Your Phone Is A Ticking Time Bomb

Your Phone Is A Ticking Time Bomb

This is probably going to terrify you, but you’ve got a ticking time bomb in your lap, or your purse, or nestled into your back pocket. If you have a consumer electronic device powered by a rechargeable battery there is a very good chance it is a lithium-based battery. Which means that when you toss your kid your phone, you’re tossing them a firebomb too.

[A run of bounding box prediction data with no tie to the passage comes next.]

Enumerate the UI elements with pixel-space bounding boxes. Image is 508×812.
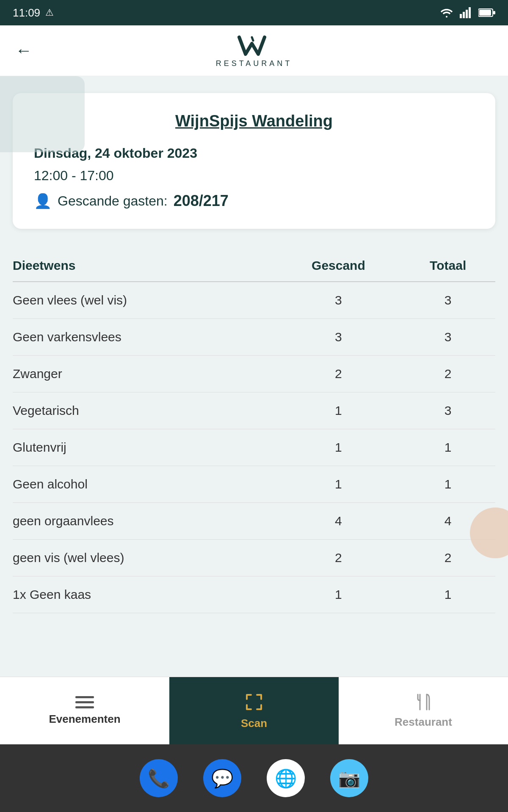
- main-content: WijnSpijs Wandeling Dinsdag, 24 oktober …: [0, 76, 508, 744]
- status-bar: 11:09 ⚠: [0, 0, 508, 25]
- guest-count: 208/217: [174, 192, 229, 210]
- logo-container: RESTAURANT: [216, 33, 293, 68]
- status-bar-right: [439, 7, 495, 18]
- back-button[interactable]: ←: [15, 41, 32, 60]
- camera-glyph: 📷: [338, 768, 360, 789]
- diet-table-row: geen vis (wel vlees)22: [13, 540, 495, 576]
- diet-row-name: Geen varkensvlees: [13, 319, 276, 356]
- event-time: 12:00 - 17:00: [34, 168, 474, 184]
- diet-row-name: Geen vlees (wel vis): [13, 282, 276, 319]
- diet-table-row: Vegetarisch13: [13, 392, 495, 429]
- restaurant-icon: [414, 693, 433, 711]
- diet-row-name: Zwanger: [13, 356, 276, 392]
- diet-row-name: Glutenvrij: [13, 429, 276, 466]
- diet-table-row: geen orgaanvlees44: [13, 503, 495, 540]
- diet-row-scanned: 3: [276, 282, 405, 319]
- diet-table-row: Geen alcohol11: [13, 466, 495, 503]
- status-time: 11:09: [13, 6, 40, 19]
- event-guests: 👤 Gescande gasten: 208/217: [34, 192, 474, 210]
- logo-text: RESTAURANT: [216, 59, 293, 68]
- messages-glyph: 💬: [211, 768, 233, 789]
- diet-row-name: 1x Geen kaas: [13, 576, 276, 613]
- svg-rect-6: [493, 11, 495, 14]
- diet-row-total: 1: [405, 429, 495, 466]
- tab-restaurant[interactable]: Restaurant: [339, 677, 508, 744]
- svg-rect-3: [469, 7, 471, 18]
- diet-row-name: Vegetarisch: [13, 392, 276, 429]
- diet-row-total: 1: [405, 576, 495, 613]
- diet-table-header: Dieetwens Gescand Totaal: [13, 250, 495, 282]
- tab-scan[interactable]: Scan: [169, 677, 339, 744]
- col-header-totaal: Totaal: [405, 250, 495, 282]
- diet-row-name: Geen alcohol: [13, 466, 276, 503]
- diet-row-scanned: 1: [276, 576, 405, 613]
- diet-row-name: geen vis (wel vlees): [13, 540, 276, 576]
- diet-row-scanned: 4: [276, 503, 405, 540]
- app-chrome-icon[interactable]: 🌐: [267, 759, 305, 797]
- logo-icon: [237, 33, 271, 58]
- diet-table-row: Glutenvrij11: [13, 429, 495, 466]
- svg-rect-0: [460, 14, 462, 18]
- top-nav: ← RESTAURANT: [0, 25, 508, 76]
- diet-table: Dieetwens Gescand Totaal Geen vlees (wel…: [13, 250, 495, 613]
- svg-rect-1: [463, 12, 465, 18]
- diet-row-total: 1: [405, 466, 495, 503]
- person-icon: 👤: [34, 192, 52, 209]
- col-header-gescand: Gescand: [276, 250, 405, 282]
- event-card: WijnSpijs Wandeling Dinsdag, 24 oktober …: [13, 93, 495, 229]
- diet-row-total: 3: [405, 282, 495, 319]
- tab-restaurant-label: Restaurant: [395, 716, 452, 729]
- diet-table-row: Geen vlees (wel vis)33: [13, 282, 495, 319]
- phone-glyph: 📞: [148, 768, 170, 789]
- status-warning: ⚠: [45, 7, 54, 18]
- list-icon: [75, 696, 94, 708]
- app-camera-icon[interactable]: 📷: [330, 759, 368, 797]
- scan-icon: [243, 691, 265, 713]
- diet-row-scanned: 2: [276, 540, 405, 576]
- tab-evenementen-label: Evenementen: [49, 713, 120, 726]
- diet-row-scanned: 2: [276, 356, 405, 392]
- diet-row-scanned: 1: [276, 429, 405, 466]
- wifi-icon: [439, 7, 454, 18]
- diet-row-scanned: 1: [276, 466, 405, 503]
- svg-rect-5: [479, 10, 491, 16]
- app-messages-icon[interactable]: 💬: [203, 759, 241, 797]
- diet-table-row: Zwanger22: [13, 356, 495, 392]
- tab-scan-label: Scan: [241, 717, 267, 730]
- diet-row-name: geen orgaanvlees: [13, 503, 276, 540]
- diet-row-total: 2: [405, 356, 495, 392]
- app-phone-icon[interactable]: 📞: [140, 759, 178, 797]
- tab-bar: Evenementen Scan Restaurant: [0, 677, 508, 744]
- event-date: Dinsdag, 24 oktober 2023: [34, 145, 474, 161]
- signal-icon: [460, 7, 472, 18]
- diet-row-scanned: 1: [276, 392, 405, 429]
- diet-row-total: 3: [405, 392, 495, 429]
- status-bar-left: 11:09 ⚠: [13, 6, 54, 19]
- diet-table-row: 1x Geen kaas11: [13, 576, 495, 613]
- guests-label: Gescande gasten:: [58, 193, 168, 209]
- svg-rect-2: [466, 10, 468, 18]
- tab-evenementen[interactable]: Evenementen: [0, 677, 169, 744]
- chrome-glyph: 🌐: [275, 768, 297, 789]
- col-header-dieetwens: Dieetwens: [13, 250, 276, 282]
- diet-row-scanned: 3: [276, 319, 405, 356]
- diet-table-body: Geen vlees (wel vis)33Geen varkensvlees3…: [13, 282, 495, 613]
- battery-icon: [478, 8, 495, 17]
- diet-row-total: 3: [405, 319, 495, 356]
- bg-stripe: [0, 76, 85, 152]
- diet-table-row: Geen varkensvlees33: [13, 319, 495, 356]
- android-bar: 📞 💬 🌐 📷: [0, 744, 508, 812]
- event-title: WijnSpijs Wandeling: [34, 112, 474, 130]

Of course the likelihood of that device actually exploding is pretty small. “Something like 1 in 10 million,” Ken Boyce, a battery expert and principal engineer director at UL, told Gizmodo. And as Boyce notes, there are currently billions of lithium batteries out there. Two decades of improvements by engineers and material scientists, assisted by safety science gurus like those at UL, have made the nearly ubiquitous lithium battery safer. Yet the fundamental nature of lithium batteries means the potential for a weenie roaster is always there.

That was a rude awakening for consumers back in 1995. Apple launched its Powerbook 5300 that year, and was one of the earliest adopters of lithium batteries. But when the Powerbook 5300 started catching on fire and a recall was launched, it cost the company millions and tech pundits started ringing the apocalypse bell. Fortunately the tech has now improved to the point that, when Apple batteries started swelling (and sometimes catching fire) in 2007, it was merely a cause for a quiet recall.

That’s why the current Samsung Note7 fiasco is so fascinating. Following many, many explosions, the Note7 is the subject of a giant global recall. It’s been banned by multiple airlines, and US officials have told people to turn of the phone and stop using it forever. It certainly isn’t the first phone to go boom, but a confluence of new tech, and the inherent failings central to battery technology, improved the odds of Samsung’s current firestorm.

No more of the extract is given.